In an interview about the economy with BusinessWeek last year, the Dalai Lama quoted a Tibetan saying : “Nine times failure, nine times effort.” Apple (AAPL) CEO Steve Jobs, reportedly a Buddhist himself, has learned this lesson the hard way during a career of ups and downs but now he sits atop arguably the most innovative consumer tech company in the world, and his every utterance and move is obsessively followed by supporters and detractors alike.

But Jobs isn’t one to share details of his personal life. In what was for Jobs a remarkably personal and frank commencement address at Stanford University in June, 2005, he talked about how failure led him back to success, and also referred to « Beginner’s Mind, » a Zen Buddhist idea made famous in America during the 1960s through the published lectures of the late San Francisco-based Zen Master Shunryu Suzuki.

The concept refers to the openness and eagerness of a learner. Suzuki said, « In the beginner’s mind there are many possibilities, in the expert’s there are few. » Jobs told the graduating class, “The heaviness of being successful was replaced by the lightness of being a beginner again, less sure about everything.”

Back when Jobs was a real beginner, he founded Apple – then called the Homebrew Computer Club – in 1976 with engineer Steve Wozniak and spun their bedroom- and then garage-based business into a $2 billion company.

A college dropout, he traveled to India and returned, according to an article in the Telegraph, “in search of philosophical enlightenment.” His wedding in 1991 was officiated by Zen Buddhist monk Kobun Chino Otogawa.
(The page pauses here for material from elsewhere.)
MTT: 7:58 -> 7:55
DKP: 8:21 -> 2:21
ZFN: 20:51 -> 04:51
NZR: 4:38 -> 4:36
He was ousted by Apple’s board in 1985. He went on to buy Graphics Group, renaming it Pixar, which became a pioneering CGI studio, home of hits such as Toy Story and Finding Nemo.

He returned to Apple in 1997 and ushered in a new generation of Apple products, like iTunes and the iPhone.

According to a 2008 Fortune magazine article, after being diagnosed with a rare but operable form of pancreatic cancer in October 2003, Jobs initially decided to follow alternative treatments instead of surgery, much to the consternation of his close circle of friends and Apple’s board.

Jobs did end up having the surgery in July 2004, but rumors of further health issues have surfaced: Jobs took a six-month leave beginning January 2009 to take care of what he called a hormone imbalance, for which he blamed his weight loss. It turns out that he had a liver transplant that spring.

“Of all the different kinds of awareness, awareness of death and impermanence is best,” the Dalai Lama wrote in The Way to Freedom. In his Sanford University address, Jobs spoke of death as being a great motivator.

“Remembering that I’ll be dead soon is the most important tool I’ve ever encountered to help me make the big choices in life,” he told the assembled graduates. Bloomberg took that to heart, when it mistakenly published Jobs’ updated obituary.

But Jobs was back and in form this January, introducing the iPad at San Francisco’s Yerba Buena Center for the Arts, and it wasn’t that much later the those familiar lines started forming around Apple stores across the country.